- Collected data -
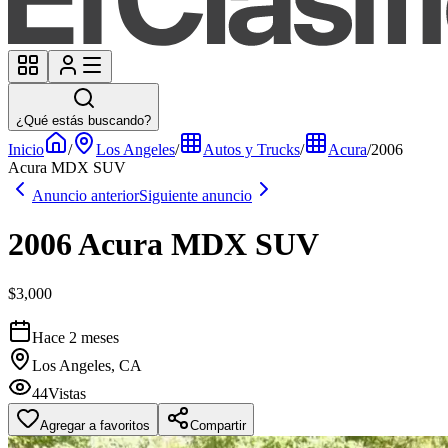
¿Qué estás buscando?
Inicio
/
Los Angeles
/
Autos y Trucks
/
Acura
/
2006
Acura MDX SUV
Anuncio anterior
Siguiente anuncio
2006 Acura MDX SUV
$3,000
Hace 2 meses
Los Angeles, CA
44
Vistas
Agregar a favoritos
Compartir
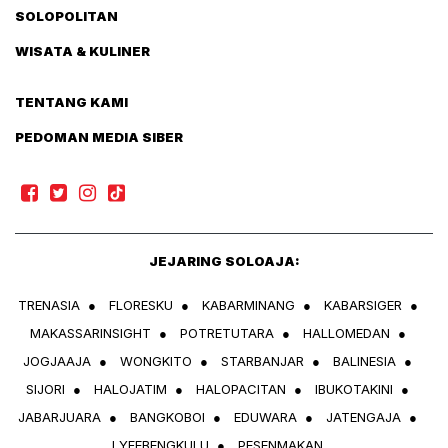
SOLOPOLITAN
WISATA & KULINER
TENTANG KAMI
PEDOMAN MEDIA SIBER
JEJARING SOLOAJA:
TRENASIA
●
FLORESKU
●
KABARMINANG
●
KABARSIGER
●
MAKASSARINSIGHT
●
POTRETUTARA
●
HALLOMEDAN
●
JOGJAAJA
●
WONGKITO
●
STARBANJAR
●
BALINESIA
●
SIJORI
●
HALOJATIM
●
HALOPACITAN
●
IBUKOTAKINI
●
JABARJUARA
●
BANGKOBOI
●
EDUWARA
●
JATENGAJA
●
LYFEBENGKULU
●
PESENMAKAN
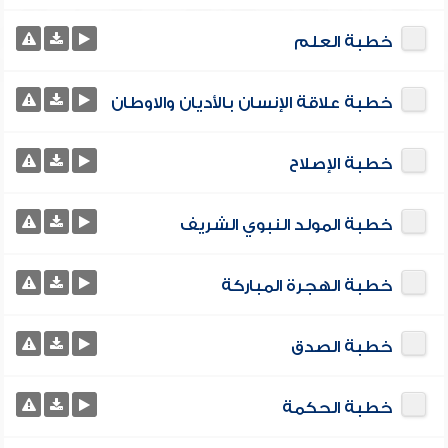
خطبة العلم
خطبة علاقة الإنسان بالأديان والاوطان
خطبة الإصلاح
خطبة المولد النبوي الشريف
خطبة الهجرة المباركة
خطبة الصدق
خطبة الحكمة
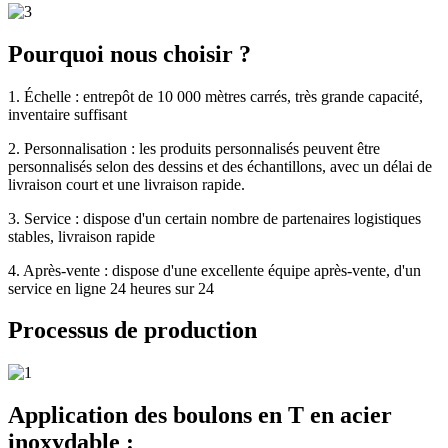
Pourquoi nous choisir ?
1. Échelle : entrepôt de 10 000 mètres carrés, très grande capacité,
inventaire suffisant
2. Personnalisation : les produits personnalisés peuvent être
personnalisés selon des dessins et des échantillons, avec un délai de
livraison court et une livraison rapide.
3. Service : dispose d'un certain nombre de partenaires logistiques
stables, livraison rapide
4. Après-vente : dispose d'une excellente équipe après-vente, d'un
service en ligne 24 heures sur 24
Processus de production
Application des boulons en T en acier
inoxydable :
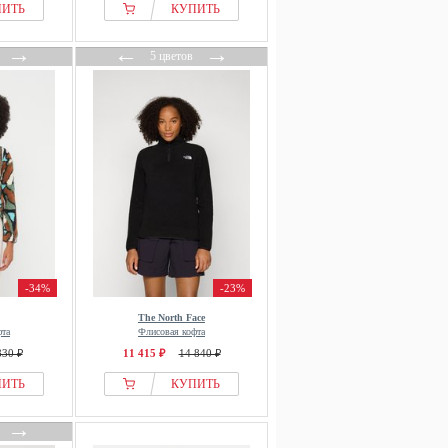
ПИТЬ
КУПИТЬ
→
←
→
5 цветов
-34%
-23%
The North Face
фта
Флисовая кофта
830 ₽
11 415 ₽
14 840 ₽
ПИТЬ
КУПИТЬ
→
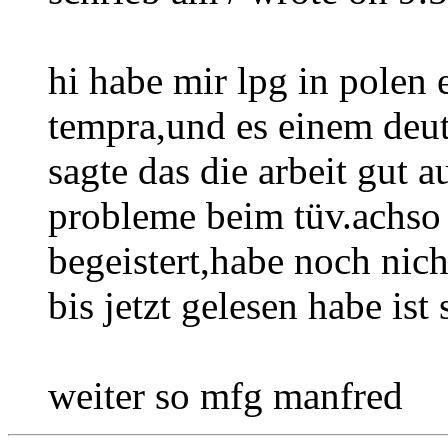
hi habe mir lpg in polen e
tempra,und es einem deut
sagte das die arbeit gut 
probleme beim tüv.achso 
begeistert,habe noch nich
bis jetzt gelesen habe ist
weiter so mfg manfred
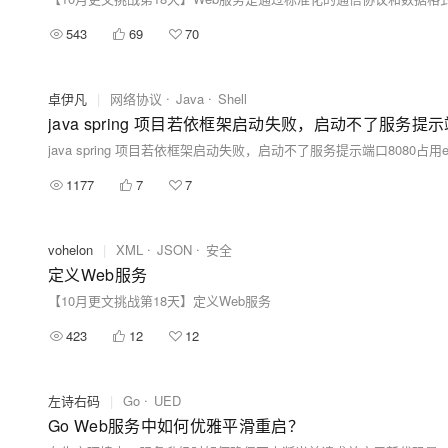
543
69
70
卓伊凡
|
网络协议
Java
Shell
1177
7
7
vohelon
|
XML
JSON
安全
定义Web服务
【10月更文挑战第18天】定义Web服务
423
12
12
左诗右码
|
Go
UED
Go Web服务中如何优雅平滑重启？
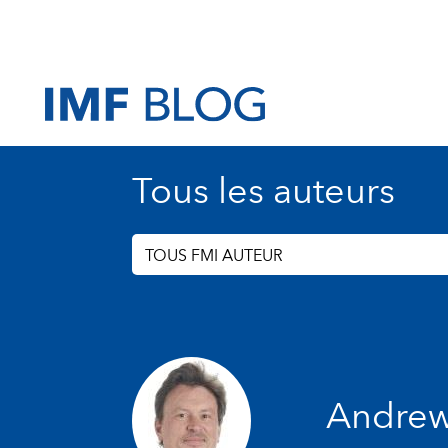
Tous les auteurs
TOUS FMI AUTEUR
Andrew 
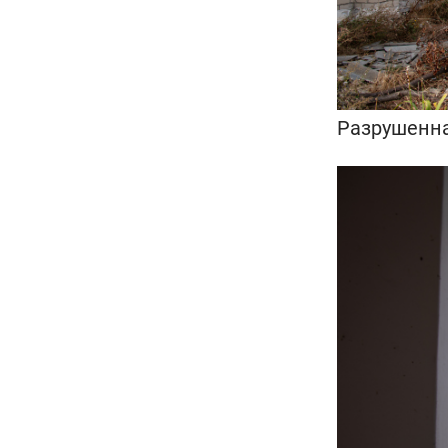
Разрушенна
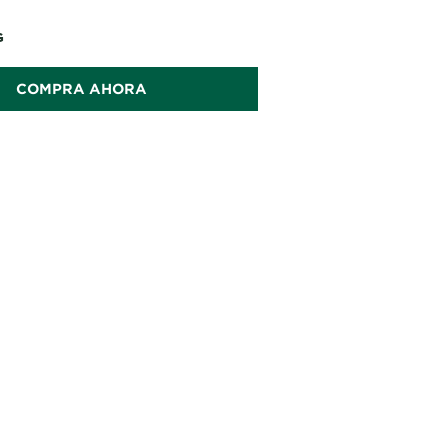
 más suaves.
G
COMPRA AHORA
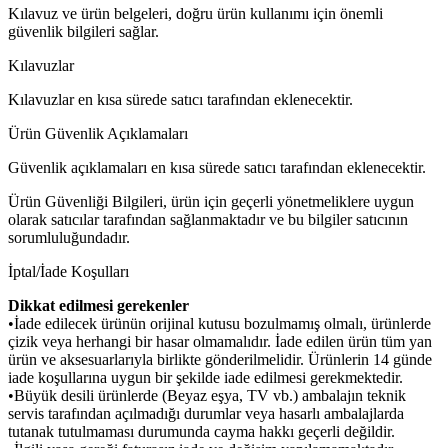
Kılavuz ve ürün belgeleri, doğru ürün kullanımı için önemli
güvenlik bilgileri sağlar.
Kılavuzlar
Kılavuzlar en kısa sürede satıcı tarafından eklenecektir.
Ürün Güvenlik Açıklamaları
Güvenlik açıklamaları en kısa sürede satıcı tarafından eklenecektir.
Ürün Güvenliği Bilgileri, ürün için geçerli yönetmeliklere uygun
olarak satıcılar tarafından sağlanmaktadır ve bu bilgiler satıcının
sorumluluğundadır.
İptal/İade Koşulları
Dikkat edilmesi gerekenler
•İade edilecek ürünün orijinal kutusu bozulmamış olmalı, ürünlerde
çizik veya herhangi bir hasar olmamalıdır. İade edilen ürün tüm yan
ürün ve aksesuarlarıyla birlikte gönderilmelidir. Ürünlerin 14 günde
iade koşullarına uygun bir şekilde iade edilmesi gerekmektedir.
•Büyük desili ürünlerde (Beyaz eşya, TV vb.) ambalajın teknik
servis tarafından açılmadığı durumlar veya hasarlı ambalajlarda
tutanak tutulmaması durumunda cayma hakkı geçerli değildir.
* * *
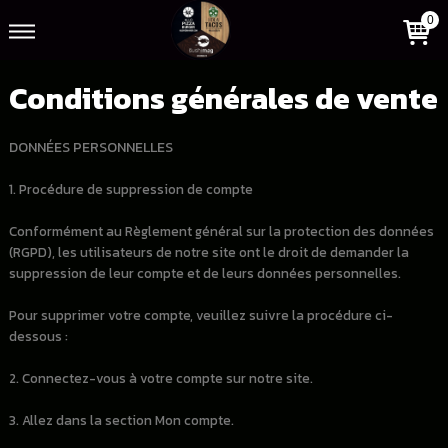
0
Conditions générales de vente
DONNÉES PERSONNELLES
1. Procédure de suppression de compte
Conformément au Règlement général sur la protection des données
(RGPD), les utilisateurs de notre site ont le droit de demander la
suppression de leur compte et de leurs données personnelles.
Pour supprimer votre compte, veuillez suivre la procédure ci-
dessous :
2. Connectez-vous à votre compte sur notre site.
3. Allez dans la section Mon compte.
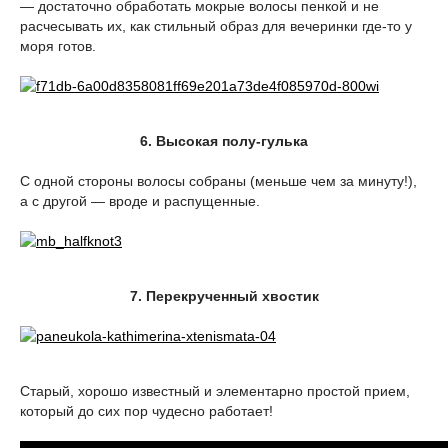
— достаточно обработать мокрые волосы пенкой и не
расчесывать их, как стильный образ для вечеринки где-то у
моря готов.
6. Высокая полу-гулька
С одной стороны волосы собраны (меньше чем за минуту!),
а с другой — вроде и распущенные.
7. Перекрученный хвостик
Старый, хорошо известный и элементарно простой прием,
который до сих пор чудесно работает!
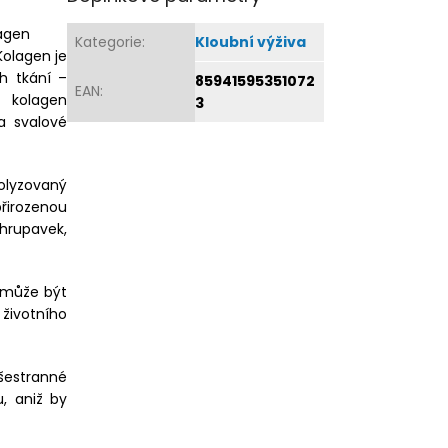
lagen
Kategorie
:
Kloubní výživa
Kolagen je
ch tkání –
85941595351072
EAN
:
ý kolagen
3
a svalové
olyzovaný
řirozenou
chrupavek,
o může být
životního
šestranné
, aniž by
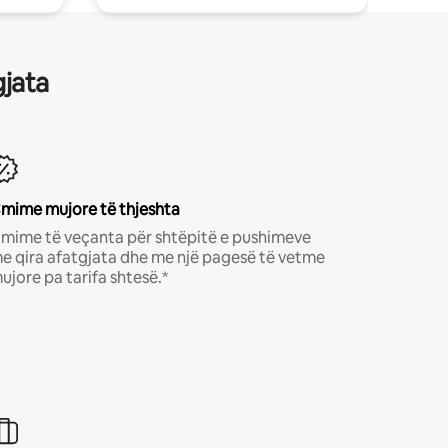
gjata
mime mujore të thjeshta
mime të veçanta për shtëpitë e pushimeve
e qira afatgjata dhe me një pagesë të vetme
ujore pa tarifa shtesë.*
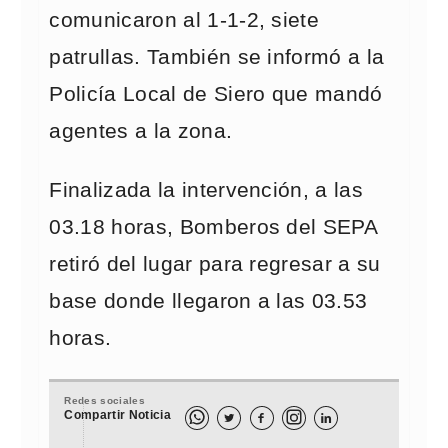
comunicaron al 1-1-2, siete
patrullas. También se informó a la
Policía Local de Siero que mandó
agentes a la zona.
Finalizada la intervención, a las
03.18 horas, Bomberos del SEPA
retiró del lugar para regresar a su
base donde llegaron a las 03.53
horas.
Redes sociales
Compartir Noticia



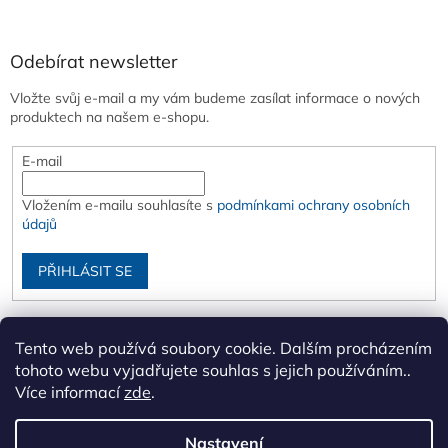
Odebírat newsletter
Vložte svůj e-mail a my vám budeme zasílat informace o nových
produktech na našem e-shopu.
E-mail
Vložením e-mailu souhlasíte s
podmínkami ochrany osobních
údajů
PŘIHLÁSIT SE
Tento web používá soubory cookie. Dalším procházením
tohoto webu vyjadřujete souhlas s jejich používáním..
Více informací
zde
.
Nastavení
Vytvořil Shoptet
* * *
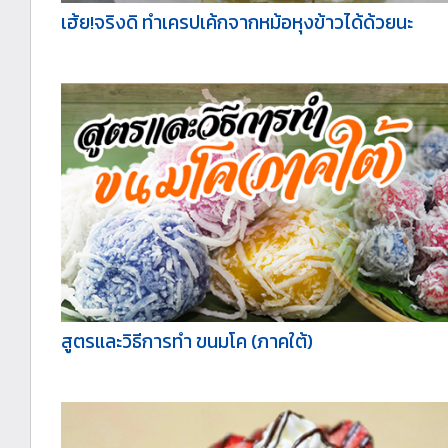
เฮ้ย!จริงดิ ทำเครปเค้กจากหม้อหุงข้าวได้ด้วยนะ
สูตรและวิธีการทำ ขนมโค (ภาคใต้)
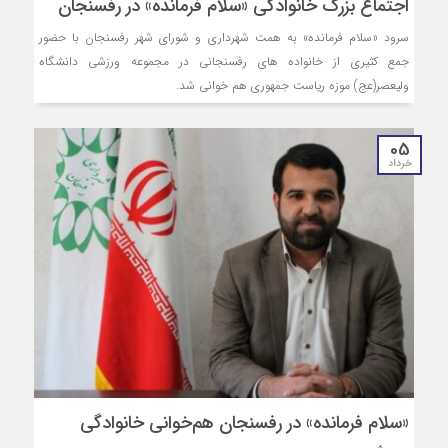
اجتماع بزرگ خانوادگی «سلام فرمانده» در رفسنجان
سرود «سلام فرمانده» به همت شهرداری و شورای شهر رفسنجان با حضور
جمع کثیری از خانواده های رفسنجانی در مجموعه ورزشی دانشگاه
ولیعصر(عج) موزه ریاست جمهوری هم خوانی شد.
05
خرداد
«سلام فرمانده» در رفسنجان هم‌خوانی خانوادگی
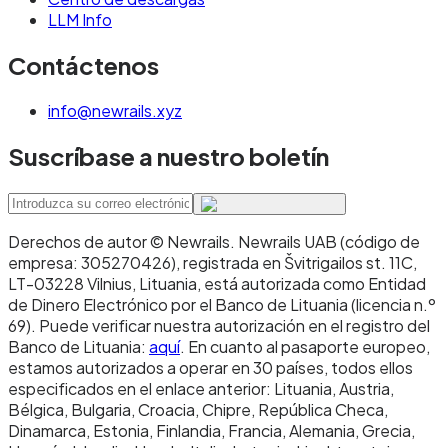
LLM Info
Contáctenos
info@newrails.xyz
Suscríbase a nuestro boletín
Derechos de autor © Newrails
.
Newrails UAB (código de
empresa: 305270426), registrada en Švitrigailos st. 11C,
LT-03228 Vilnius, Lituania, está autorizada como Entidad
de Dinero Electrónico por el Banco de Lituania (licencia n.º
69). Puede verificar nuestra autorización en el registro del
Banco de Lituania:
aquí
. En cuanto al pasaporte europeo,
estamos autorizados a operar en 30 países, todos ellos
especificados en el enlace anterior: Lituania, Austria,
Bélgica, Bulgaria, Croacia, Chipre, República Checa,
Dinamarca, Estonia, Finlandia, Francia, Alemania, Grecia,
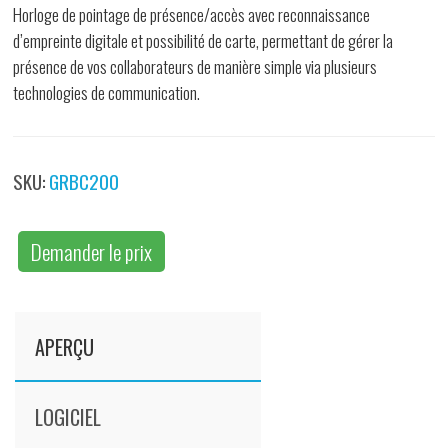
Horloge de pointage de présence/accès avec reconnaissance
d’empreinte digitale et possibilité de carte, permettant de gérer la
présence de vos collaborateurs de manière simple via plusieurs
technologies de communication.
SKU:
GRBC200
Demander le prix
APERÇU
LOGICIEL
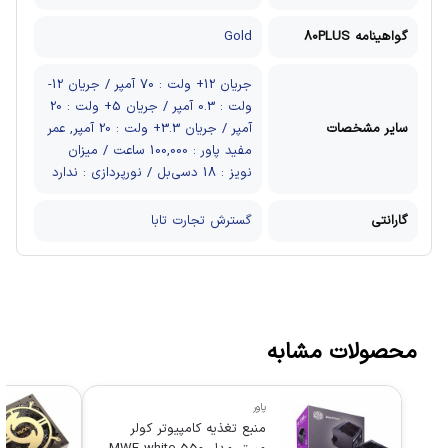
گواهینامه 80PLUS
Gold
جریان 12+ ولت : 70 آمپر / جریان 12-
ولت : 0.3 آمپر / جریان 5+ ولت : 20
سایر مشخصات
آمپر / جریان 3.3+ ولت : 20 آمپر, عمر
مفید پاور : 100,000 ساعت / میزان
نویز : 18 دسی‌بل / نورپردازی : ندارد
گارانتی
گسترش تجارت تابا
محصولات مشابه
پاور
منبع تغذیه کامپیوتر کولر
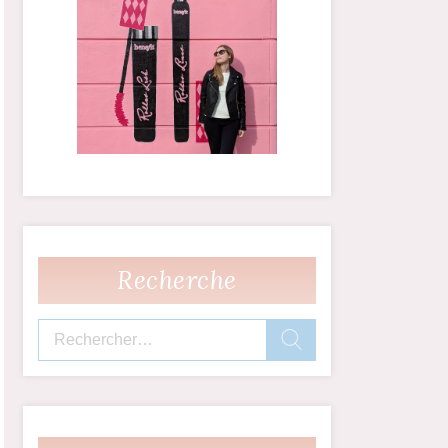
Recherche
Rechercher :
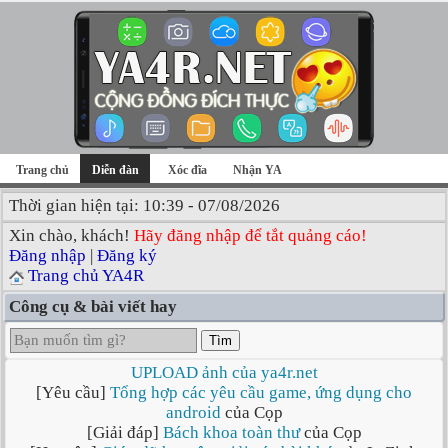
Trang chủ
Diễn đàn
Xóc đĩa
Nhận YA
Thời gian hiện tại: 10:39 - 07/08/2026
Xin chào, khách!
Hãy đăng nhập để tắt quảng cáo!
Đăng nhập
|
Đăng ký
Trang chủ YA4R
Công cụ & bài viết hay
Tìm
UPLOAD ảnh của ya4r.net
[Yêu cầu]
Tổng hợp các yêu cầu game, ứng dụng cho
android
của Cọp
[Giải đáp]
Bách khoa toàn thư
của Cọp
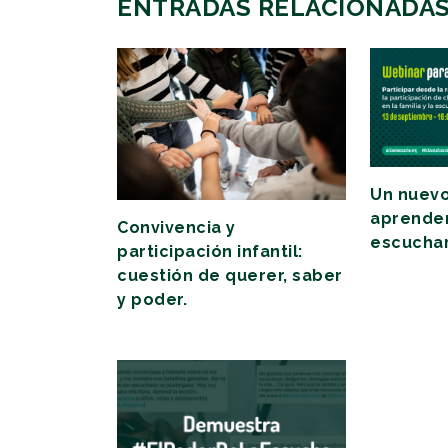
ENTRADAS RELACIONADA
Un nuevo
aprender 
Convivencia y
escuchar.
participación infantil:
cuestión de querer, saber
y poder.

- EXERCISE OBJECTIVE -
Which lines above hold the string "خوانی"? Copy every one of them.

- ANSWER TO THIS EXERCISE -
ولیعصر(عج) موزه ریاست جمهوری هم خوانی شد.
«سلام فرمانده» در رفسنجان هم‌خوانی خانوادگی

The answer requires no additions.